Transcripts

 

1. How genomic testing works

2. Making sense of genomic data

3. Accessing genomic data

 

 

How genomic testing works

Genomic testing is very new for healthcare, medicine and pathology. It's become possible now to read the DNA sequence of the entire individual's genetic material. 

Genetic and genomic testing is a type of pathology medical test, and all pathology tests in Australia have to be part of an accredited certification process which is done to international standards. Part of that is that genomic testing has to be analytically correct, evidence based, and it has to have clinical utility which means it has to be able to assist the doctor treat the patient. 

 

Capturing genomic data

The first step in genomic testing is sequencing. That's capturing a person's DNA. And to do that you need state of the art equipment, you need skilled staff, it's a very complicated process and it needs to be automated so that we can get thousands of samples through the lab. 

A sequencing machine is basically a high resolution microscope combined with some complicated chemistry that allows you to capture the linear order of bases within our DNA. Each of these machines can sequence a whole human genome within a few days, and that generates terabytes of data. 

 

Processing genomic data

The data that comes off the sequencing machines can't be used as is, it needs to be analysed and processed and also annotated before it's useful for a genomicist or a clinician. The data is aligned and compared to a reference genome and that helps us to find variations in the genome. These variations are what makes us different, but they can also be disease causing. It's very important to follow international standards for these sort of processes, to make sure that the data is handled in a secure fashion. 

 

Analysing genomic data

To be able to analyse a genome we have to take a very large data set of about 3 billion data points and narrow that down to maybe one or two. So it's a very big scale problem and we need a lot of specialist individuals along the way to be able to solve that. What's really important to us is to be able to link the patient's clinical symptoms to specific gene variants in their genome. My role is to take tens of thousands of variants and try to understand which one or two of those variants is important for an individual's health or diagnosis. 

 

Reporting genomic information

My role as a pathologist is to supervise the laboratory, to make sure it carries out the testing in an appropriate way and to the appropriate standards. So we'll be taking the scientific evidence we have, we'll be looking at the genetic variants we find, and we'll be expressing that in a synoptic or summary report in terms that the doctor will be able to understand so that they can apply this result to help their patient. We have medical specialists, we have scientific specialists, and we have IT specialists and all of them contribute to the final medical report of a genomic analysis.
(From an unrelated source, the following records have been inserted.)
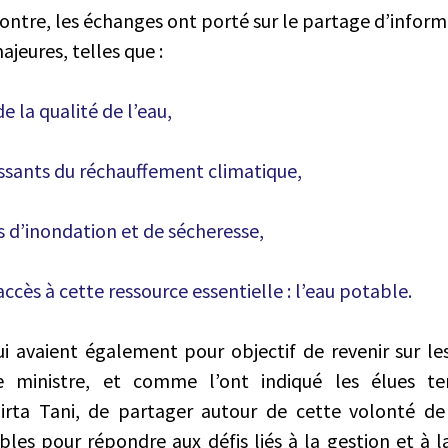
ontre, les échanges ont porté sur le partage d’infor
jeures, telles que :
e la qualité de l’eau,
issants du réchauffement climatique,
d’inondation et de sécheresse,
’accès à cette ressource essentielle : l’eau potable.
i avaient également pour objectif de revenir sur les
e ministre, et comme l’ont indiqué les élues terr
irta Tani, de partager autour de cette volonté de 
bles pour répondre aux défis liés à la gestion et à l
We're only at the beginning of the explosion of scientific knowledge that is emerging about the relationship between genes and disease. 

 

 

Making sense of genomic data

To make sense of the genomic data that’s already been captured, we have to be able to link the patient’s clinical information to the genetic variation in their genome.

We have to at the starting point have a good clinical referral, and then once the genome is sequenced, take a very large set of data and whittle it down to the one or two variants in that data set that are relevant for the individual who has had their genome sequenced.

For some individuals we can make a diagnosis where one hasn’t been made before, and for other individuals we’re actually just finding the genetic underpinning to their disease for a diagnosis that’s already known, and both of these have huge value in terms of understanding their disease better, what might happen to them in the future, what things their physician needs to look out for.

 

 

Accessing genomic data

Many people are looking to get a copy of their genomic data. If we’re going to engage with people in a meaningful way, giving them back their genomic data is one way of doing that.

Once you’ve had your genome sequenced, it has lifelong use or utility in that you can go back to the genome that’s been sequenced, and analyse it through the course of a person’s life to understand if they might have an increased risk of developing certain genetic diseases, or if they should develop a disease, what is the disease they’ve got, does it have a genetic basis, and how is it best treated.